If I can mount hundreds of pounds of electrical equip to a block wall and have never had problems, then I think you're gonna be just fine.


----------



## KDO (Oct 26, 2010)

Thanks TheFridge. That helps.


----------



## dschlic1 (Jan 3, 2013)

I would suggest using a hammer drill to drill the holes for the Tapcons. Using a regular drill might result in a slightly larger hole which will limit the holding capacity of the screw.


----------



## bandit571 (Jan 20, 2011)

And be sure to blow out all the dust in the drilled hole. Otherwise, the Tapcon will not hold in the dust, and it will think it has bottomed out.


----------



## clin (Sep 3, 2015)

I agree, angle of head isn't going to make any real difference. I'd go in straight. Drill a good, proper sized hole is what matters. The block is stronger than the mortar. Also, keep in mind that a lot of the support of the wood batten comes from friction. The fastener pulls the wood tight to the block causing very high frictional forces between the wood and the wall. Therefore, all the load is not a shearing force on the fastener and block, which could handle it anyway.

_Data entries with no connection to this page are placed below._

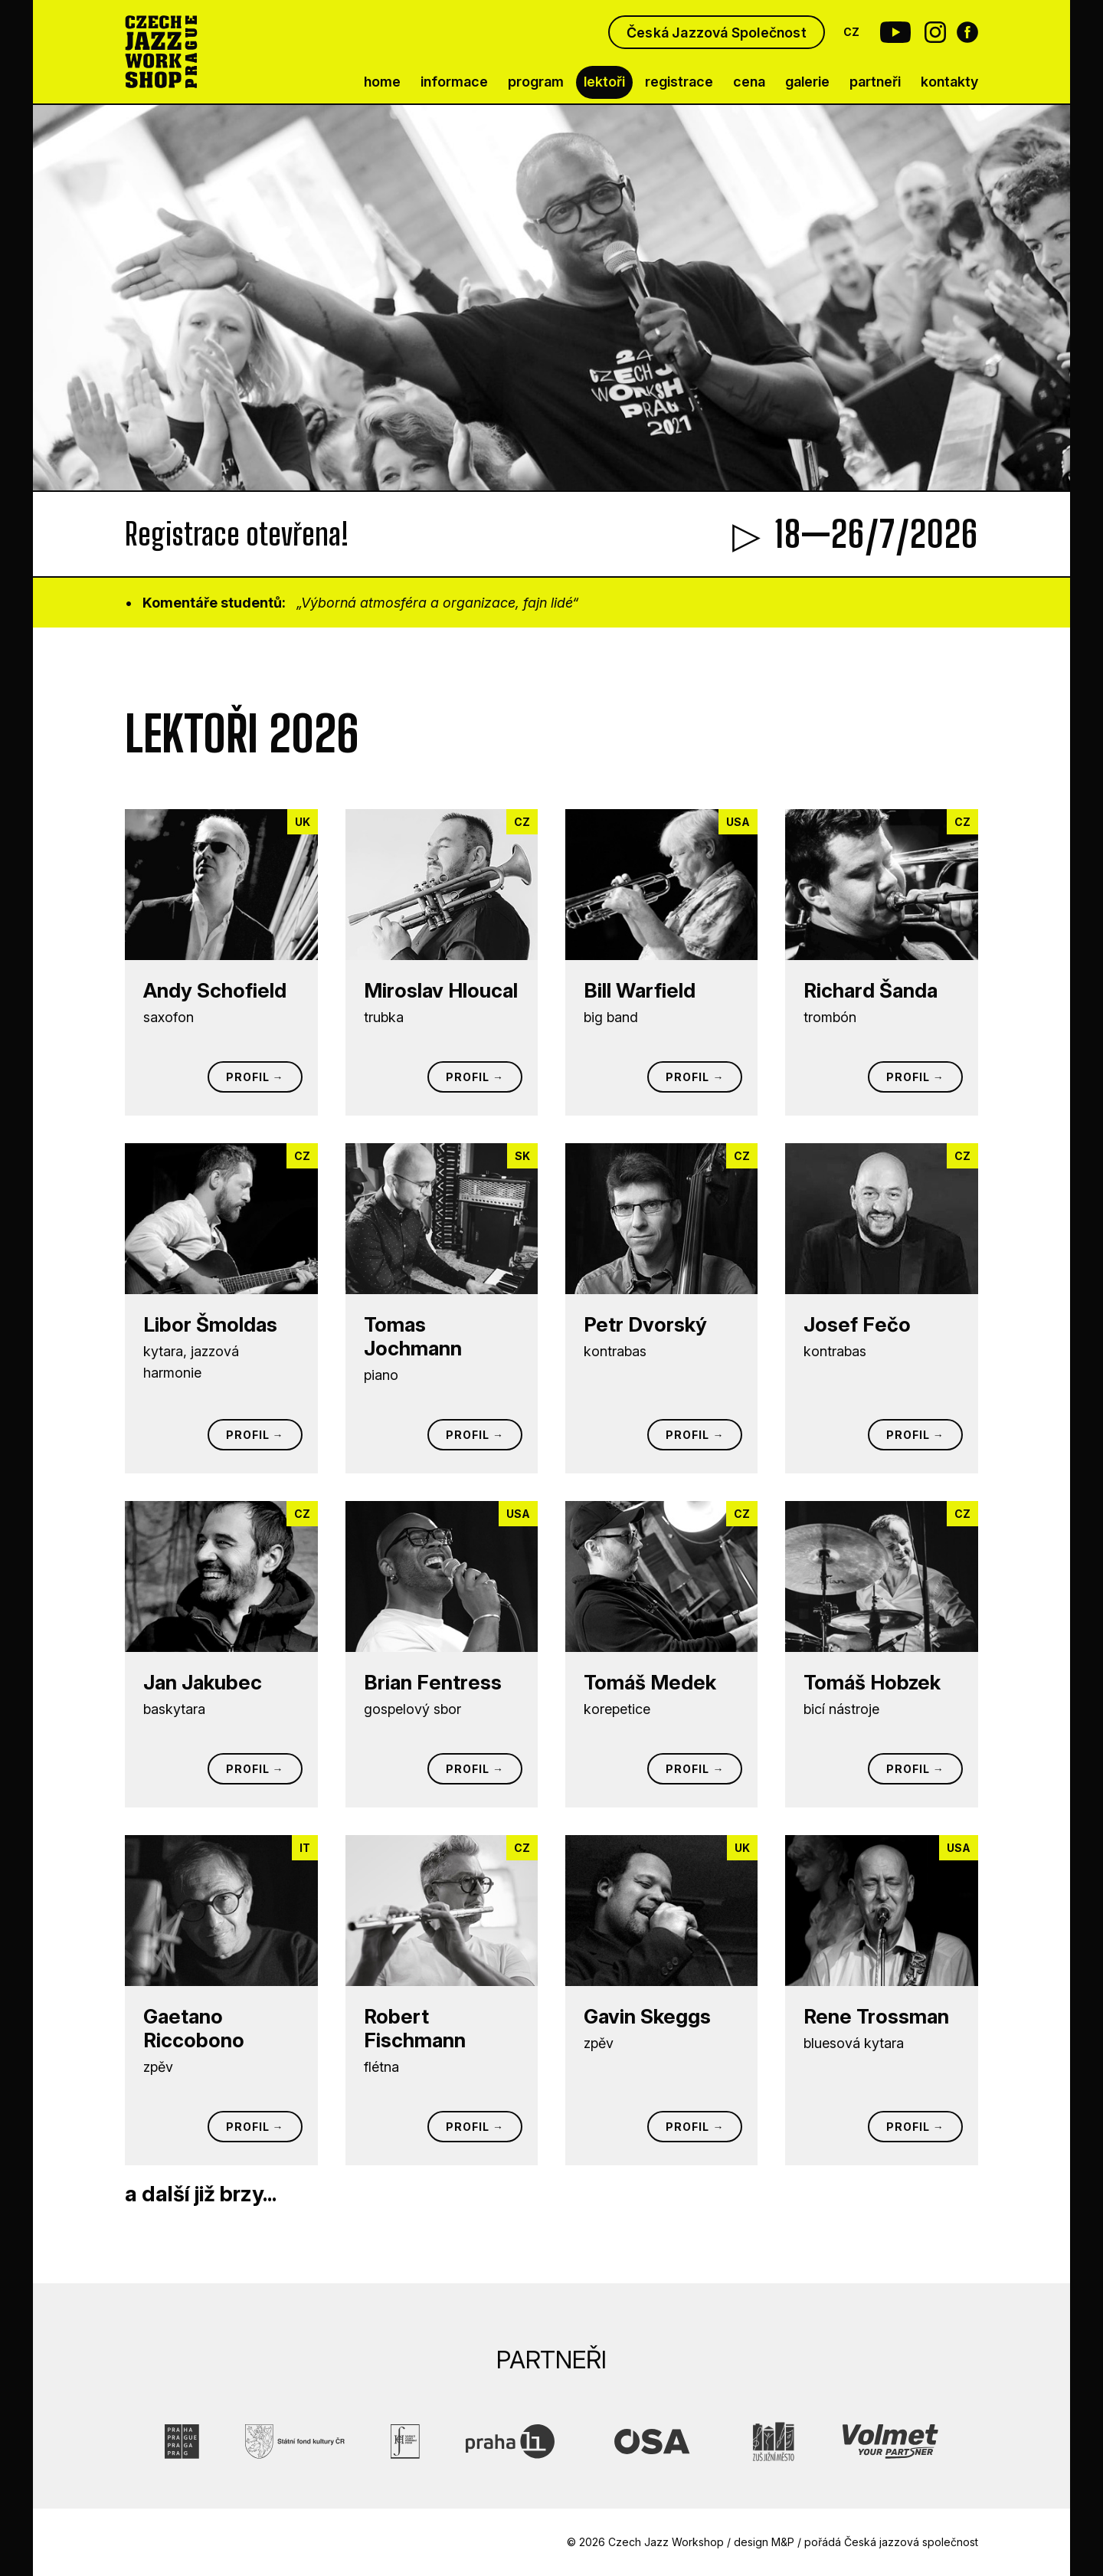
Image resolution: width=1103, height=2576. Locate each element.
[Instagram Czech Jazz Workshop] (935, 32)
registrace (679, 82)
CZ (851, 31)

I've had to remove some anchors in the past, I know Tapcons will screw out, other forms don't. You end up rocking them back and forth to loosed them. In large part by enlarging the hole. It takes some real effort. I might be concerned if I were mounting something that would vibrate a lot. But for just hanging dead weight, I see no reason the block would fail.


----------



## Bill1974 (Mar 24, 2010)

use a rotary hammer if you have a lot of holes to drill. Much faster then a hammer drill.

since you are only hanging pegboard and I don't think there will me much weight on it (100 to 200 lbs max) over a 4×8 sheet area? I would say a tapcon every 18" to 24"

For specs
http://www.tapcon.com/products/concrete-screw-anchors/original-blue-tapcon/documentation/chartsperformancetablesbluewhitestainlessv0-1c.aspx


----------



## cathode (May 18, 2014)

> Is 3 tapcons per 4 strip over-doing itT?
> 
> Yes liquid nails would be quicker, but I may want to be able to take it down in the future (when I eventually build a stand alone shop) and not leave a mess on the walls.
> 
> - KDO


Tapcons are non-removable, from what I remember.


----------



## bandit571 (Jan 20, 2011)

I re-use Tapcons all the time, as we weren't allowed to just leave them sticking out. They can be spun right back out, using the same hex headed bit and screwgun. There are also Phillips headed Tapcons for use with wood.

Was taught to never install them in the thinner parts of a block, always used the web. Most mortar joints will crumble when you drill into them, Tapcons will not hold.

One tip: To keep the head from sining too far into the wood, we'd add a "fender washer". That way, we could remove the wood from the concrete later, as it was easier to access the tapcon's head.


----------



## clin (Sep 3, 2015)

> One tip: To keep the head from sining too far into the wood, we d add a "fender washer". That way, we could remove the wood from the concrete later, as it was easier to access the tapcon s head.
> 
> - bandit571


I agree, you definitely want a washer to spread that force out. According to their data, Tapcons can produce several thousands of pounds of compression. A large thick washer is a good idea.

Ultimately the holding strength of a bolt or screw depends on how tight it is torqued. Tighten a bolt to 1000 lbs, and it will take 1000 lbs before whatever you are bolting down is no longer tight against what it is bolted down to.

In this case, you can only get the bolt as tight as the wood can resist the compression. Therefore spreading it over a larger area with a thick washer is helpful. Else, I bet you could tighten a Tapcon, or any other medium size bolt, enough to pull it through most woods.


----------



## papadan (Mar 6, 2009)

"what is the best angle to put Tapcons in Concrete block to hang pegboard" Exactly 180 degrees from your socket!


----------



## KDO (Oct 26, 2010)

Thanks guys. I appreciate the input, and yes, I will be installing the Tapcons 180 degrees from the socket!


----------